Totengräber

Nicht nur Pharmagroßhandlungen mit Hang zur Kette, Drogeriemarktketten, Lebensmittelkonzerne, Apotheken-Franchisesysteme und die Europapolitik wollen unserem bewährten Apothekensystem an den Kragen. Auch ausländische Konzerne schielen auf den 38 Milliarden schweren deutschen Arzneimittelmarkt und wollen sich ein großes Stück dieser Torte sichern. Unter der Überschrift "Totengräber des Apothekers" berichtete das "Handelsblatt" in der letzten Woche über den US-Pharmahändler Medco. Noch nie gehört? Noch nicht. Aber das könnte sich bald ändern. Der Konzern Medco Health Solutions (s. S. 8 in dieser Ausgabe) ist als Arzneimitteleinkäufer und -versender mit 45 Milliarden Dollar Umsatz Marktführer im US-amerikanischen Pharmamarkt. Er hat für rund 120 Millionen Dollar die Mehrheit an der niederländischen Versandapotheke Europa-Apotheek übernommen und steht damit bereits ante portas. Und Fühler sind bereits nach Deutschland ausgestreckt, nämlich über die Zusammenarbeit der Europa-Apotheek mit der Drogeriemarktkette dm. Die Abholpunkte im Dromarkt sind bis jetzt noch kein Renner: die Aufgabe der Bestellung gestaltet sich recht umständlich und die Lieferzeit ist mit zwei bis drei Tagen lang. Doch preisliche Vorteile und Bonusgutscheine locken Sparfüchse.

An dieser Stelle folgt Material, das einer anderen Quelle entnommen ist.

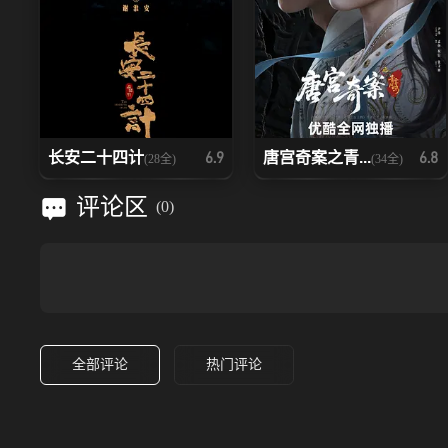
长安二十四计
唐宫奇案之青...
6.9
6.8
(28全)
(34全)
评论区
(
0
)
全部评论
热门评论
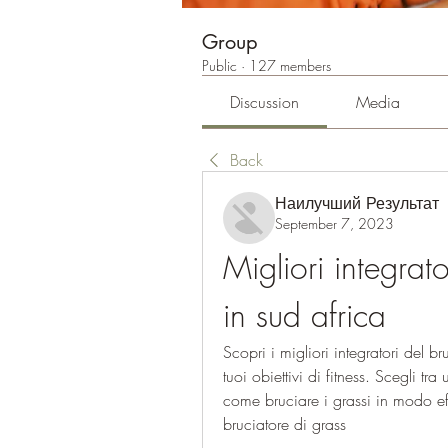
Group
Public
·
127 members
Discussion
Media
Back
Наилучший Результат
September 7, 2023
Migliori integrato
in sud africa
Scopri i migliori integratori del b
tuoi obiettivi di fitness. Scegli tr
come bruciare i grassi in modo eff
bruciatore di grass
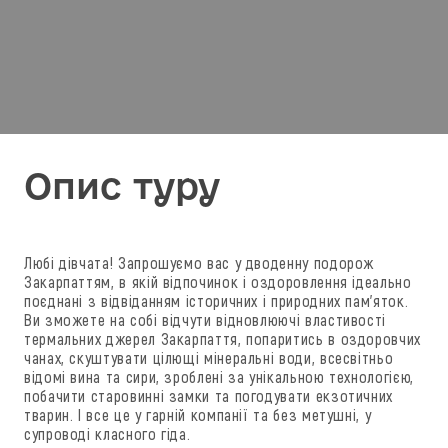
Опис туру
Любі дівчата! Запрошуємо вас у дводенну подорож
Закарпаттям, в якій відпочинок і оздоровлення ідеально
поєднані з відвіданням історичних і природних пам'яток.
Ви зможете на собі відчути відновлюючі властивості
термальних джерел Закарпаття, попаритись в оздоровчих
чанах, скуштувати цілющі мінеральні води, всесвітньо
відомі вина та сири, зроблені за унікальною технологією,
побачити старовинні замки та погодувати екзотичних
тварин. І все це у гарній компанії та без метушні, у
супроводі класного гіда.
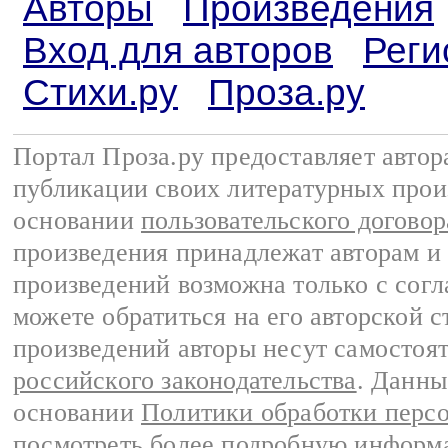
Авторы
Произведения
Вход для авторов
Реги
Стихи.ру
Проза.ру
Портал Проза.ру предоставляет авто
публикации своих литературных прои
основании
пользовательского договор
произведения принадлежат авторам и
произведений возможна только с согла
можете обратиться на его авторской с
произведений авторы несут самостоя
российского законодательства
. Данны
основании
Политики обработки перс
посмотреть более подробную
информа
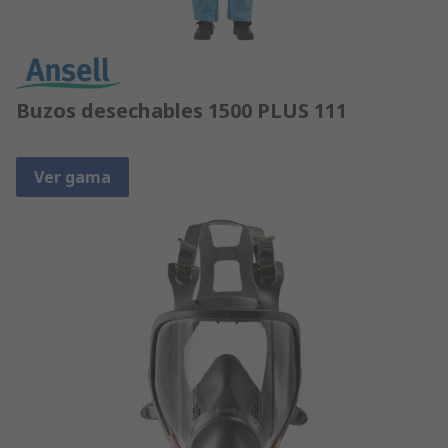
Buzos desechables 1500 PLUS 111
Ver gama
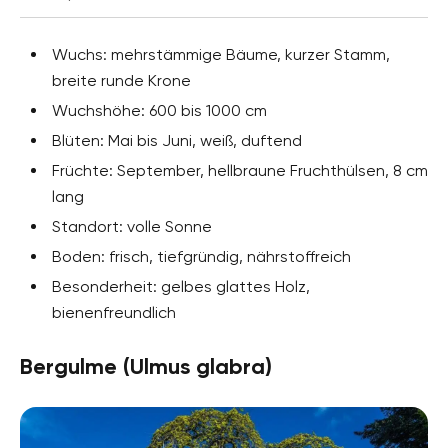
Wuchs: mehrstämmige Bäume, kurzer Stamm,
breite runde Krone
Wuchshöhe: 600 bis 1000 cm
Blüten: Mai bis Juni, weiß, duftend
Früchte: September, hellbraune Fruchthülsen, 8 cm
lang
Standort: volle Sonne
Boden: frisch, tiefgründig, nährstoffreich
Besonderheit: gelbes glattes Holz,
bienenfreundlich
Bergulme (Ulmus glabra)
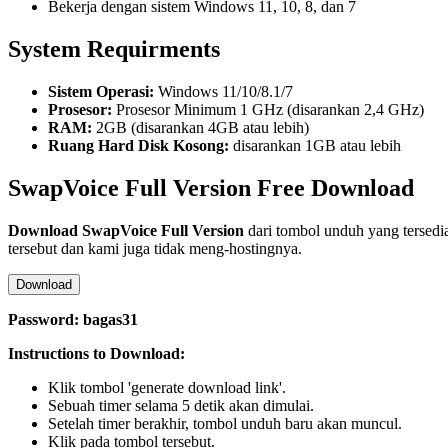
Bekerja dengan sistem Windows 11, 10, 8, dan 7
System Requirments
Sistem Operasi:
Windows 11/10/8.1/7
Prosesor:
Prosesor Minimum 1 GHz (disarankan 2,4 GHz)
RAM:
2GB (disarankan 4GB atau lebih)
Ruang Hard Disk Kosong:
disarankan 1GB atau lebih
SwapVoice Full Version Free Download
Download SwapVoice Full Version
dari tombol unduh yang tersedi
tersebut dan kami juga tidak meng-hostingnya.
Download
Password: bagas31
Instructions to Download:
Klik tombol 'generate download link'.
Sebuah timer selama 5 detik akan dimulai.
Setelah timer berakhir, tombol unduh baru akan muncul.
Klik pada tombol tersebut.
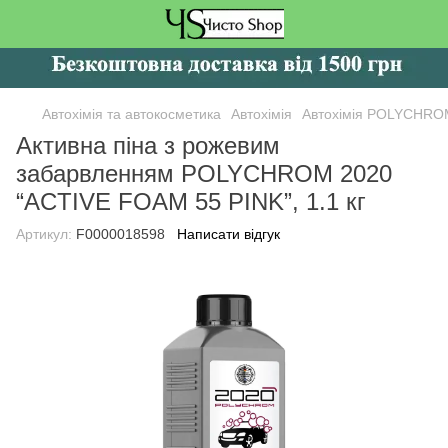
Автохімія та автокосметика
Автохімія
Автохімія POLYCHRO
Активна піна з рожевим
забарвленням POLYCHROM 2020
“ACTIVE FOAM 55 PINK”, 1.1 кг
Артикул:
F0000018598
Написати відгук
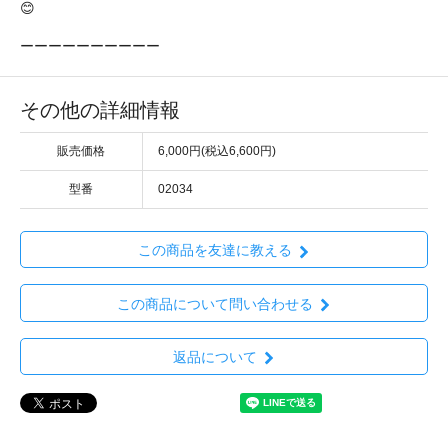
😊
ーーーーーーーーーー
その他の詳細情報
販売価格
6,000円(税込6,600円)
型番
02034
この商品を友達に教える
この商品について問い合わせる
返品について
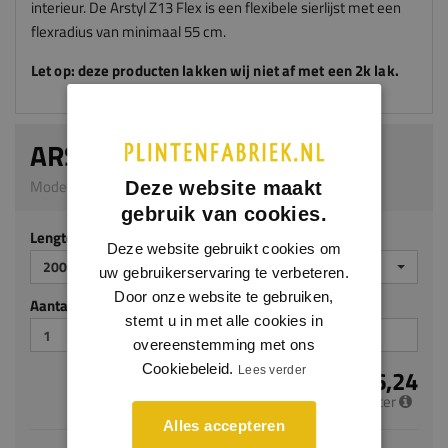
interieur. De Arstyl Z13 Flex is een flexibele sierlijst met een
flexradius van minimaal 55 cm.
Let op: deze producten lakken wij niet af met een 2k lak.
ARSTYL Z13 FLEX
Model AS07 | 20 x 80 mm | PU
Deze website maakt
gebruik van cookies.
Lengte (mm)
Deze website gebruikt cookies om
2000
uw gebruikerservaring te verbeteren.
Door onze website te gebruiken,
Aantal stuks
stemt u in met alle cookies in
overeenstemming met ons
Cookiebeleid.
€ 36,24
Lees verder
per meter
Alles accepteren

Medco sieht diesen Erwerb als logische Entwicklung in der internationalen Beteiligungsstrategie des Konzerns. Und ohne Umschweife gibt er auch zu, dass Deutschland als einer der am schnellsten wachsenden Märkte für Arzneimittel in Europa besonders interessant ist.

Was kommt da auf uns zu? Könnte Medco tatsächlich zum Totengräber der deutschen Apotheker werden? Schwer zu sagen. Auch hier hängt viel von der europäischen Rechtsprechung ab, wie sie mit dem deutschen Fremd- und Mehrbesitzverbot umgeht. Solange dieses Verbot besteht, kann auch Medco in Deutschland nicht aktiv werden. Das Versandhandelsgeschäft mit Arzneimitteln ist einer neuesten Infratest-Erhebung zufolge rückläufig. Es bestehen zudem reelle Chancen (mit starker Unterstützung aus der Politik), die Pick-up-Stellen in Drogeriemärkten wegzubekommen. Als "Pharmaceutical Benefit Manager" tätig zu werden, der im Auftrag der Kassen Arzneimittel einkauft und an Patienten versendet – das ist in unserem heutigen System (noch) nicht möglich. Bevor hier ein Schreckgespenst aufgebaut wird, sollten wir aufpassen, dass wir uns nicht selber das Grab schaufeln – durch mangelhafte Leistungen (siehe "test").